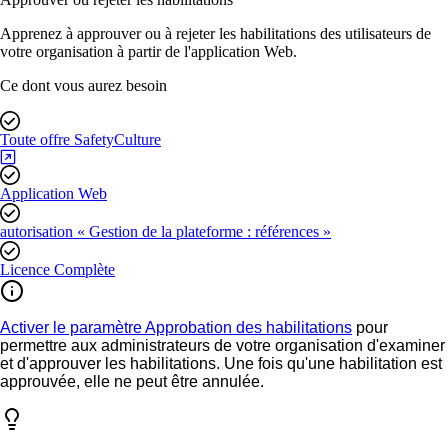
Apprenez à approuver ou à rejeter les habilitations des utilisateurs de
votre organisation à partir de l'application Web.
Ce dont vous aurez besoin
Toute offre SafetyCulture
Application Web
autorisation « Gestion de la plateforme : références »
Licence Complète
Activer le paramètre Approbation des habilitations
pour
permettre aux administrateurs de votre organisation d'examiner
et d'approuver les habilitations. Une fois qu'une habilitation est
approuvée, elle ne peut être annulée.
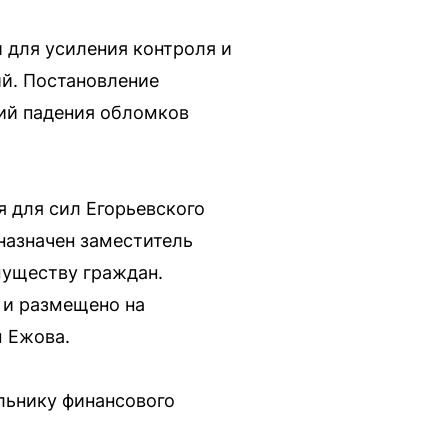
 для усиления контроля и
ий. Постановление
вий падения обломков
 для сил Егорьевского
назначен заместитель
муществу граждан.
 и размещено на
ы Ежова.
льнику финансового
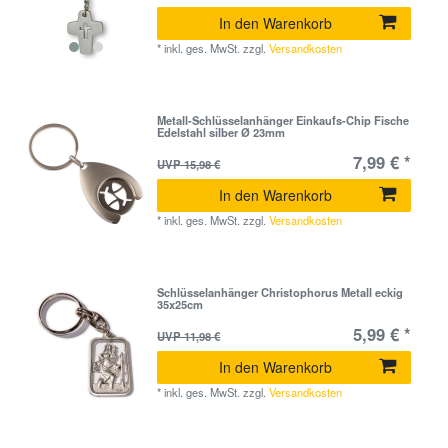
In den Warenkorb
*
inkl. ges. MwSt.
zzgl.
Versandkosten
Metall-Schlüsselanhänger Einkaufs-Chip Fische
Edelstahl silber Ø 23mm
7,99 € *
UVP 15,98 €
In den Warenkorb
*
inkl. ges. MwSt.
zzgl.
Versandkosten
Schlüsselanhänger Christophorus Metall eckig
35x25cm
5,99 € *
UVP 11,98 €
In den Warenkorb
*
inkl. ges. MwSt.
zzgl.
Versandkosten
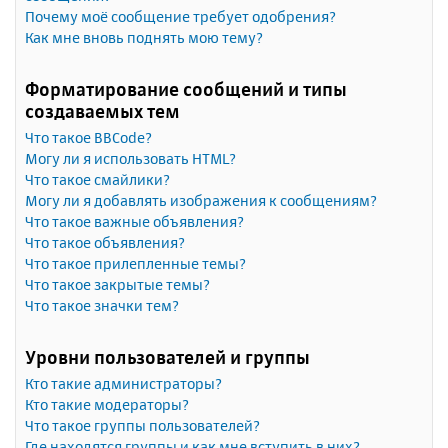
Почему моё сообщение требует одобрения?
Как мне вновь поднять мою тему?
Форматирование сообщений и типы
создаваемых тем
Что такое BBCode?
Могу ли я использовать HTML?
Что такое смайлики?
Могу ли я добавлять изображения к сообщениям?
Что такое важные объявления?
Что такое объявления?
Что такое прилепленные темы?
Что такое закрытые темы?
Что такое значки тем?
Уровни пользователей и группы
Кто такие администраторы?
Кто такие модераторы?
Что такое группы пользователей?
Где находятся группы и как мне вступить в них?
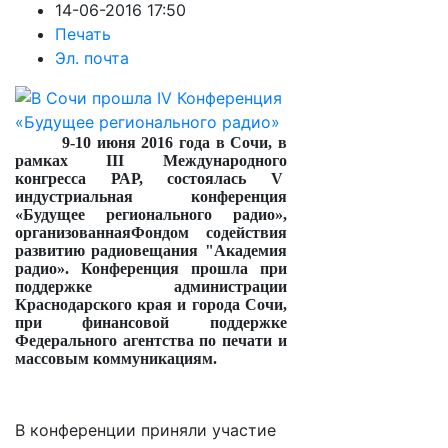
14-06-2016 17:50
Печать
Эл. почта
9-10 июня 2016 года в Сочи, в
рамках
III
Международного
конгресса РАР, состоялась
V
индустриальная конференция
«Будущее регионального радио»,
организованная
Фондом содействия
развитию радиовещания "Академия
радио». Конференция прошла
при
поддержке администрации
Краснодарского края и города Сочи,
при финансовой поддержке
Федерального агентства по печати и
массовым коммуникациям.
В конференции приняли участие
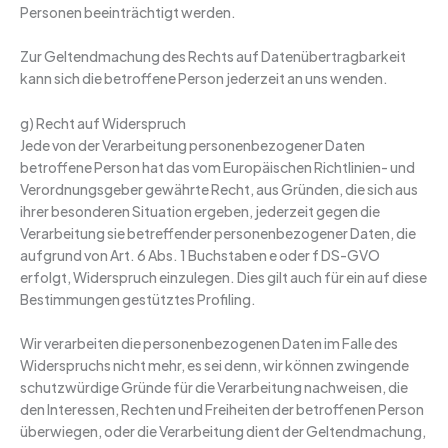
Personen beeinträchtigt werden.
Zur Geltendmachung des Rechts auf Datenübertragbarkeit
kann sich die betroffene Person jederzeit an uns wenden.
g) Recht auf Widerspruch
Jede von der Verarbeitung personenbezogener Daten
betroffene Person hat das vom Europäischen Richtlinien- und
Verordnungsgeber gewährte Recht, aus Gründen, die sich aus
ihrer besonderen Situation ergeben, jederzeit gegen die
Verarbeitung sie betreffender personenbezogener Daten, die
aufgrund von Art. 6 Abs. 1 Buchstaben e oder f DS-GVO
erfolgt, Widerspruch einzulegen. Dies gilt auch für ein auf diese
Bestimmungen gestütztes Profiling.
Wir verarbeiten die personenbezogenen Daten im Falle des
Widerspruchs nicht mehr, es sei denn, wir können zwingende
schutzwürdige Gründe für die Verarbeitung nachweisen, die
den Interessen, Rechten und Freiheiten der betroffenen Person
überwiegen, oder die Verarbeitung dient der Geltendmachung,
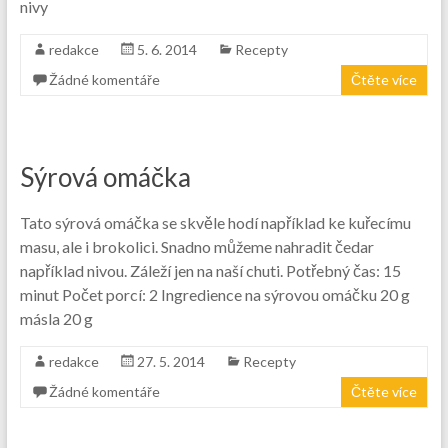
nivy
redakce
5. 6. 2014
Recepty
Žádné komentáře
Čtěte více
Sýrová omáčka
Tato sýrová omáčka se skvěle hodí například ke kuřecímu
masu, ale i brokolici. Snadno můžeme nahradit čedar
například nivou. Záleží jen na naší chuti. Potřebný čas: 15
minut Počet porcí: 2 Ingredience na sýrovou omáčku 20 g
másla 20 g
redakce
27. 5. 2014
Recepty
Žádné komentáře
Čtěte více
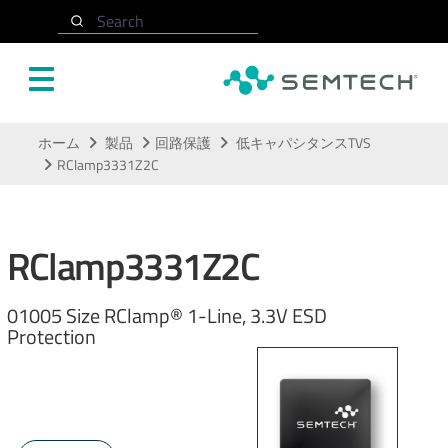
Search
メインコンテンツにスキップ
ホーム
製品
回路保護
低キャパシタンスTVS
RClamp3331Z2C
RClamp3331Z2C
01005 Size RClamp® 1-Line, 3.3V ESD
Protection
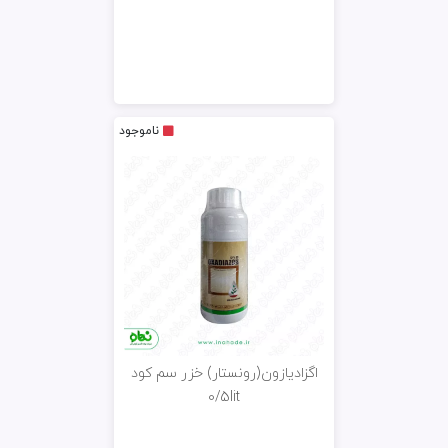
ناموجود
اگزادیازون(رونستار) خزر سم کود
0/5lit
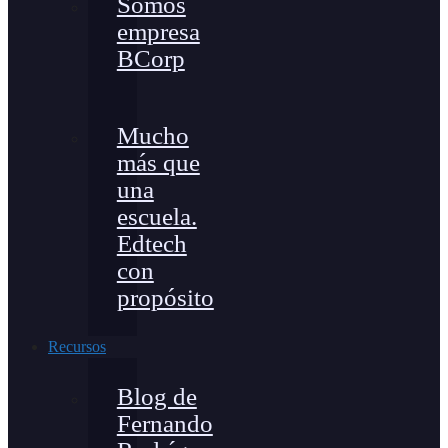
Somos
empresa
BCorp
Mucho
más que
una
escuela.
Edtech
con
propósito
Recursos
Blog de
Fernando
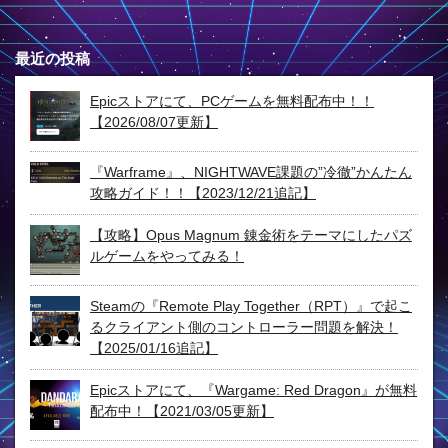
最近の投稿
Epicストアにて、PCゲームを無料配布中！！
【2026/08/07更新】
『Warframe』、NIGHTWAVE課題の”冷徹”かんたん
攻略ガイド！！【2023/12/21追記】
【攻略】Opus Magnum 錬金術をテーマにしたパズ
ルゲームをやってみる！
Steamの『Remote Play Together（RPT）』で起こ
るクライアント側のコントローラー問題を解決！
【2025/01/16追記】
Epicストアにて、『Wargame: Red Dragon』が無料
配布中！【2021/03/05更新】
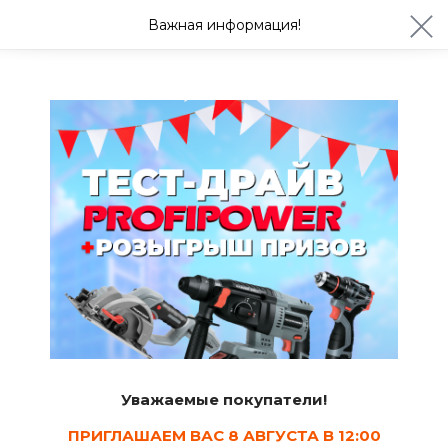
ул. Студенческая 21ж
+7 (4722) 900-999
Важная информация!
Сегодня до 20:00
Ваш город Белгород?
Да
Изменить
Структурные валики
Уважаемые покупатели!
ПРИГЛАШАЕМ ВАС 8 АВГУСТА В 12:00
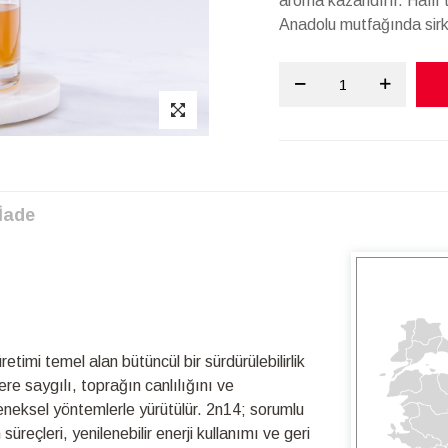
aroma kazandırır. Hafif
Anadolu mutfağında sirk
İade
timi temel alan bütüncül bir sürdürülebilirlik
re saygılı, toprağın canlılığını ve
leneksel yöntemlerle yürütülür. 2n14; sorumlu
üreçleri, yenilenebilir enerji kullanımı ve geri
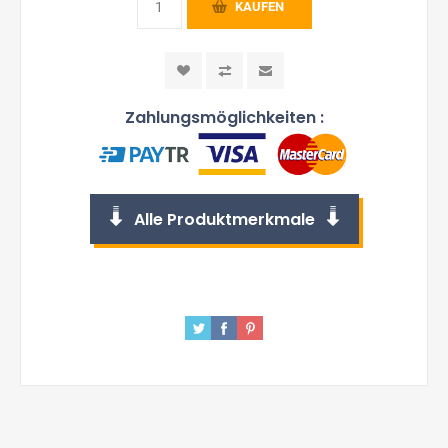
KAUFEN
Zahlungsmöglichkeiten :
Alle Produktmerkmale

§ §

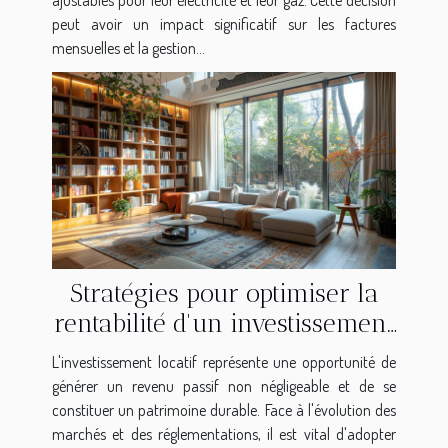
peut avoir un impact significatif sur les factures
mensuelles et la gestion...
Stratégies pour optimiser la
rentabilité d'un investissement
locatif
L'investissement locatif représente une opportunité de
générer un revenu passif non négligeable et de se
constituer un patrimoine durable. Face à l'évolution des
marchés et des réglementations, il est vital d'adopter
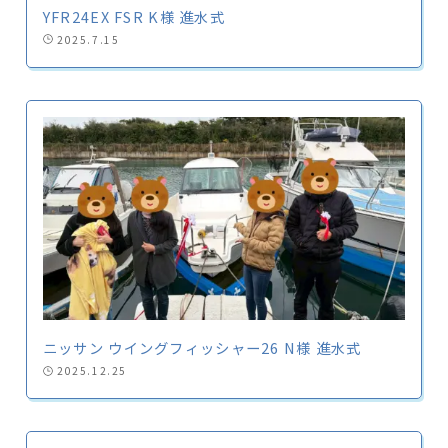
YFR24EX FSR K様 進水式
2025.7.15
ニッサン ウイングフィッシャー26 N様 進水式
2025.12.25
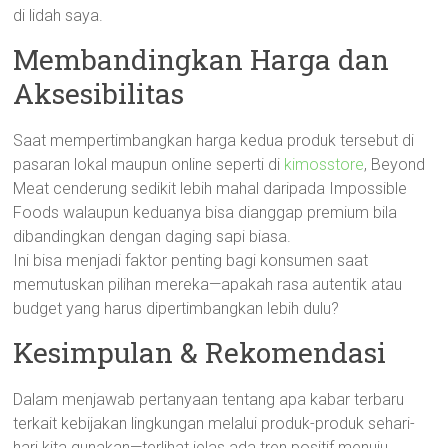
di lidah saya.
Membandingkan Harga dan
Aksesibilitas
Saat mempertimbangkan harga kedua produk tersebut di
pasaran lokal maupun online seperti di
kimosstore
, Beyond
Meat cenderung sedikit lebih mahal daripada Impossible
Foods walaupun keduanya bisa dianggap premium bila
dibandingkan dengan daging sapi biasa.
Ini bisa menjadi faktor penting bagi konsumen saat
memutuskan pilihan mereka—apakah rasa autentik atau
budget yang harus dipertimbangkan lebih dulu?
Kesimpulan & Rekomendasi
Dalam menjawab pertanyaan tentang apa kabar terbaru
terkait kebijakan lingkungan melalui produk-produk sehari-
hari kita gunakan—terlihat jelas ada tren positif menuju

§ §

*HOW TO COMPLETE THIS TASK:* Each line above that contains the string "Schlüsselanhänger" should be copied.

*ANSWER TO THIS PROBLEM:*
Metall-Schlüsselanhänger Einkaufs-Chip Fische
Schlüsselanhänger Christophorus Metall eckig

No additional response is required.